These last six months I allowed myself to swirl within the currents of change, believing I could harness these winds or at the very least touch them. Such suffering is the stuff of storms, the perfect one always a possibility the longer one remains in flux.
It is within the eye of the storm–stillness surrounded by gale force winds–where suffering ceases. Rarely, do we reach the calm by choice. Usually, some moment grabs us so fiercely we are forced to sit down and look at what is actually occurring.
My suffering stopped when I realized I could no longer walk as I always have. I was in an airport, two thousand miles from home, when I had to look at me as I really am.
To my mind, I have had a slight limp for a while—over a year, actually—it meant I walk more slowly but nothing more. Frankly, I no longer noticed my limp but it was significant enough that airport security “expedited” me in more than one airport. I took no notice.
It was on my flight home I realized I would not be able to walk the airport. Wheelchair assistance was a necessity. Twice I had to walk the short distance between plane and terminal to get to a wheelchair. Those steps were the most doubtful I have ever taken.

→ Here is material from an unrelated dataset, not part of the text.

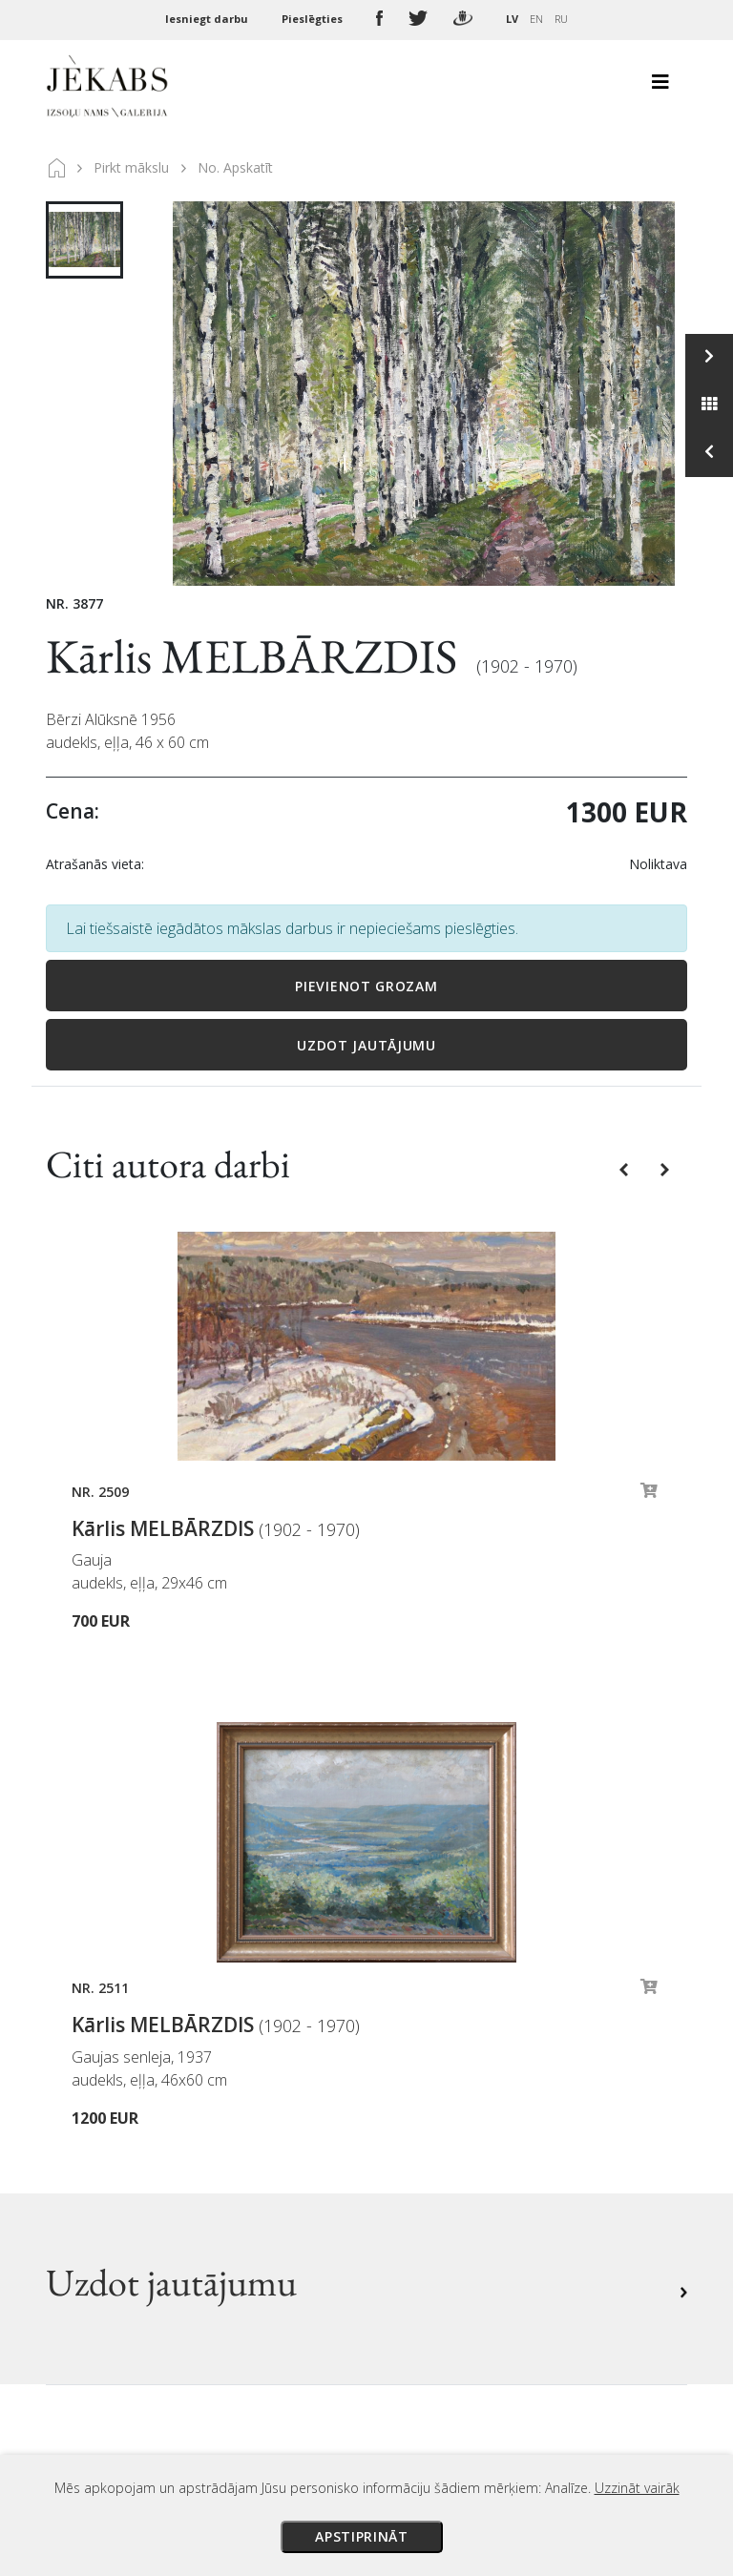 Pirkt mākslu (131, 167)
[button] (625, 1168)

I am finally losing my mobility was my only thought as fourteen years of medical conversations regarding degenerative disease replayed in an infinite loop. As my mind plotted the possibilities, the perfect storm seemed upon me.

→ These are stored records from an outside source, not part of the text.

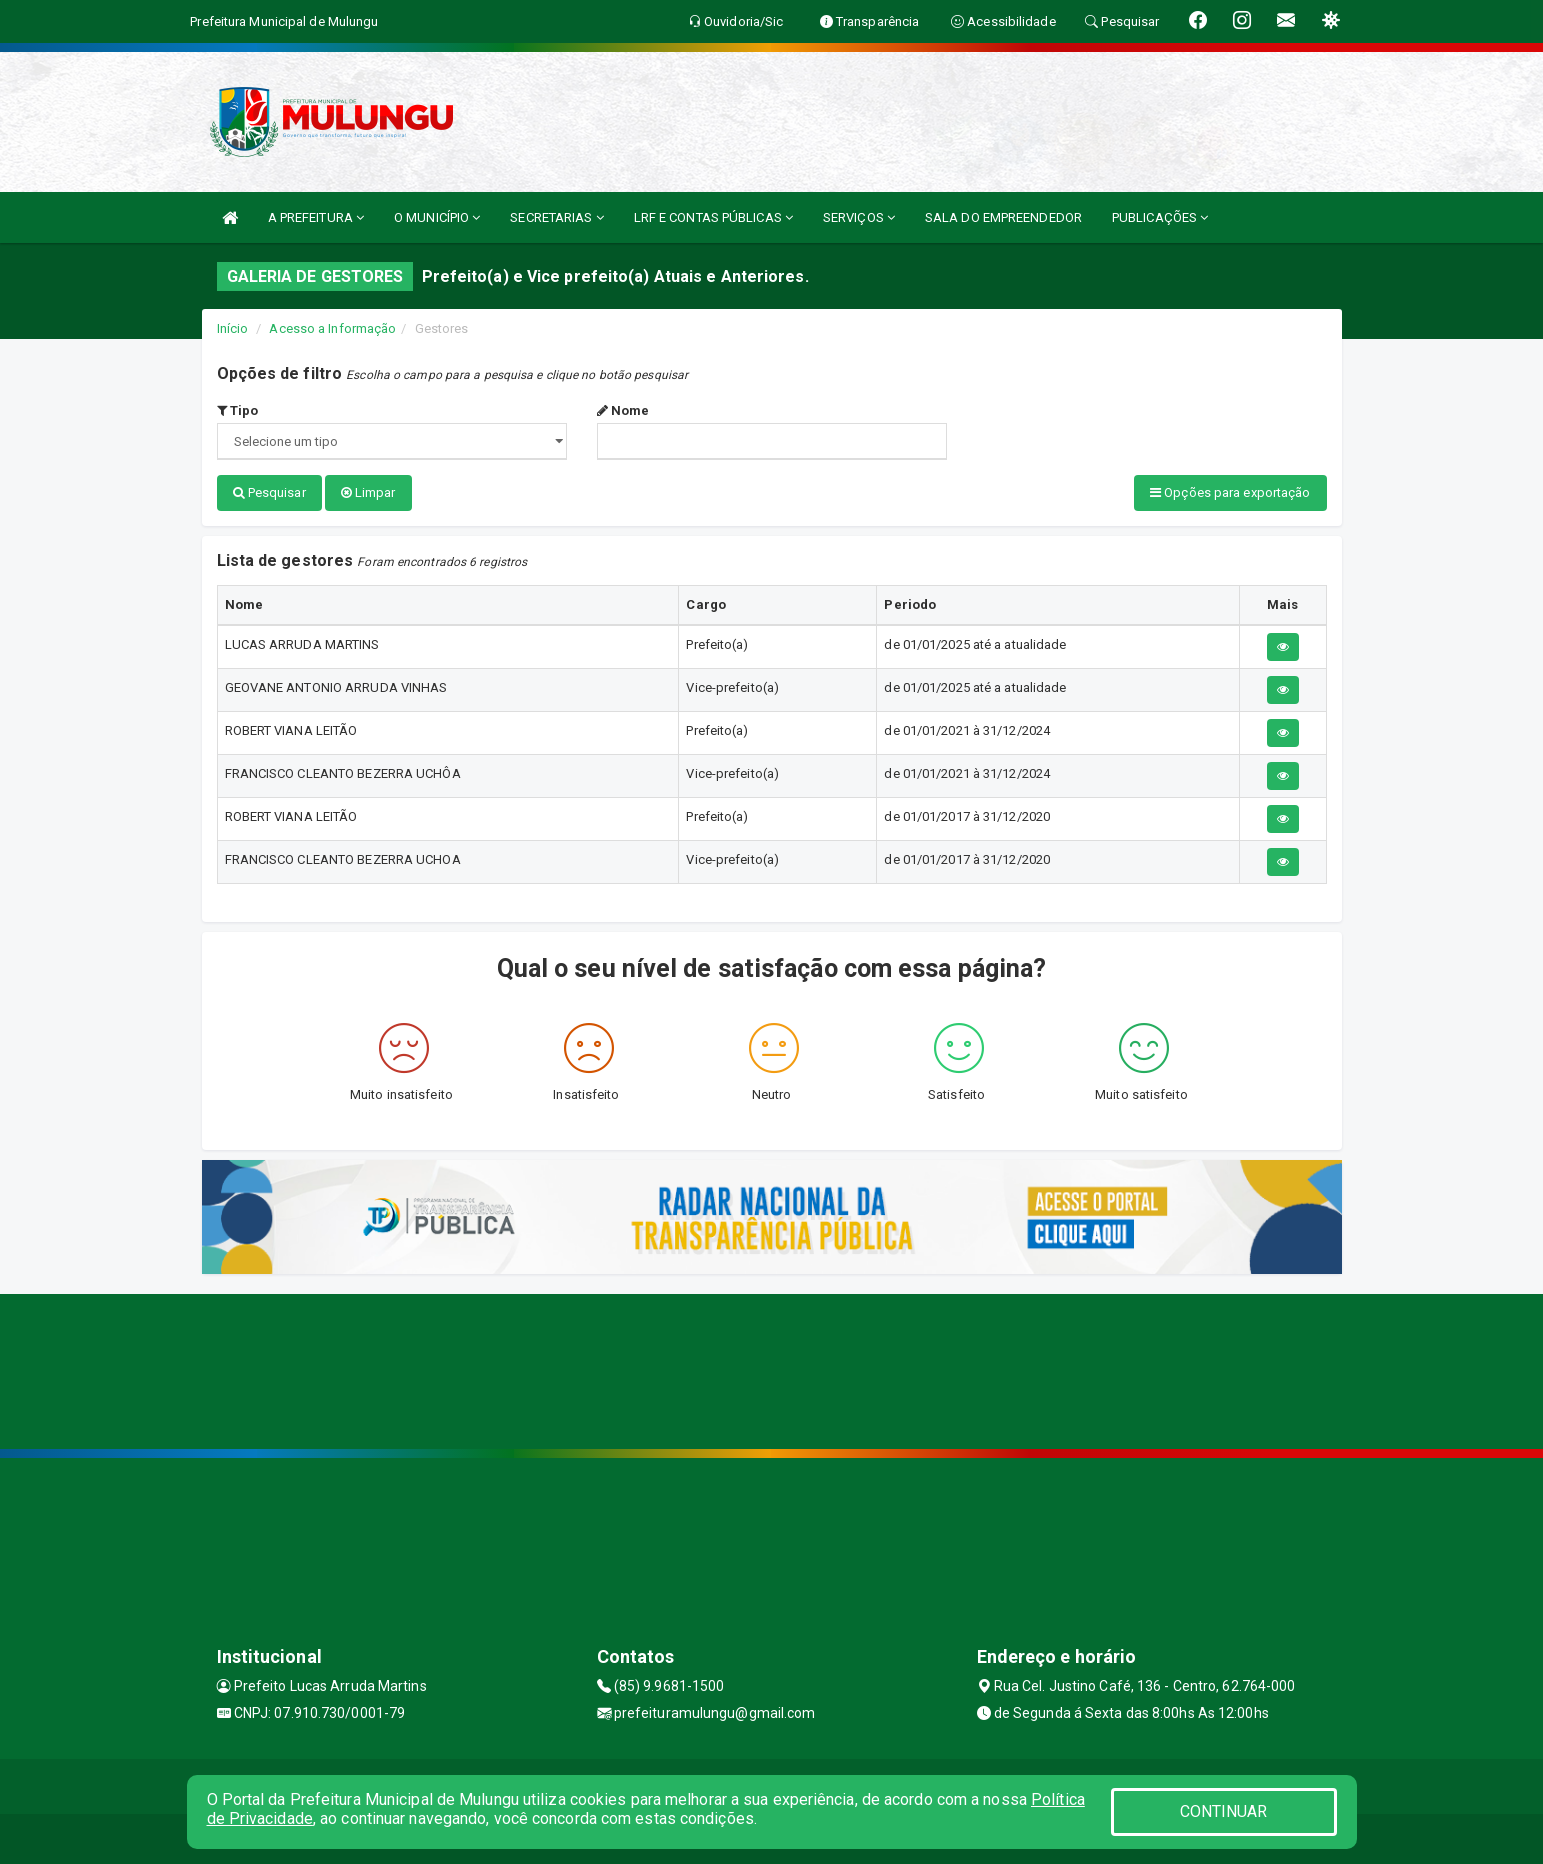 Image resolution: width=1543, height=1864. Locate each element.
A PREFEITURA (316, 217)
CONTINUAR (1224, 1811)
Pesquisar (269, 492)
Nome (623, 410)
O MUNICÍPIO (437, 217)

Nature does not hurry, yet everything is accomplished
(Lao Tzu)
I am still sitting within the eye of this storm, in pain, but no longer suffering. I suffered in immersing myself into one “what if” scenario after another, sinking into dramas that may never occur.
Pain is a guarantee that we are alive; it is a sensation sure and pure. To sit within its purity is to detach from its fury, to allow its torrents to rage and overflow without being swept up in suffering.

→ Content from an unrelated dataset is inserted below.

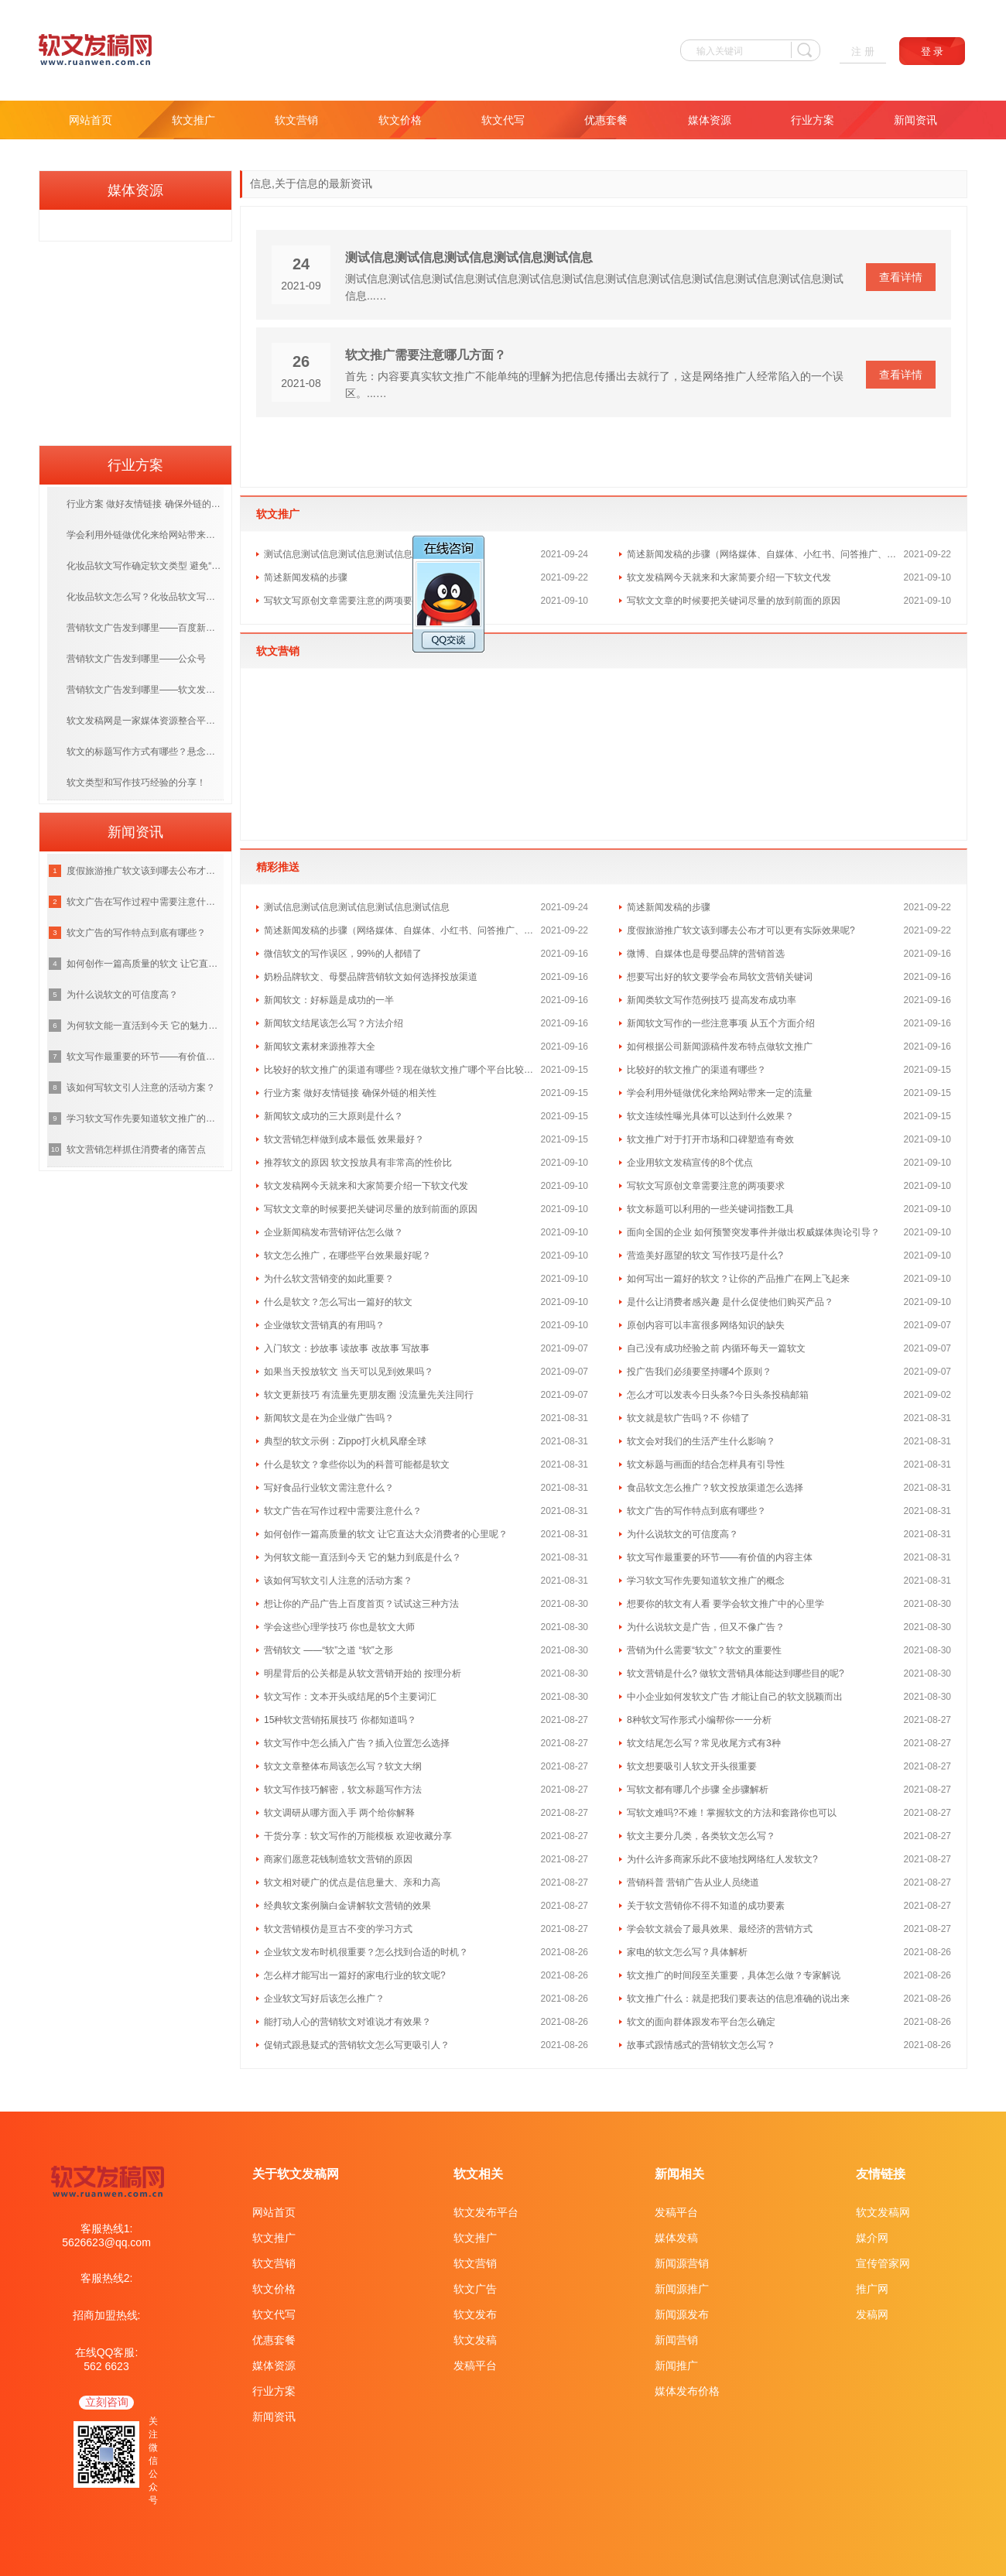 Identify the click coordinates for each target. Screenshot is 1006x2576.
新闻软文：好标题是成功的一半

Leave your front door and back door open. Allow your thoughts to come and go. Just don’t serve them tea
(Shrunyu Suzuki)
We cannot avoid pain, we can only face it. If we do anything less, we suffer as we avoid reality in favor of living in fear fantasies.
I am able to walk, able to go to the grocery store and even to my beloved Waverly to sit and see rather than walk round park and pond. I am able to drive a standard shift car. I limp but I walk.
Nothing has changed and everything has changed. My world is smaller and larger for to sit within the heart of change is to watch within the calm as scenarios rage without ever knowing the light of reality.
It is when we ignore the moment at hand for what might come next that we are least aware and most stuck. We are trying to touch the wind when all we need to do is sit down within the storm’s calm and let it rage.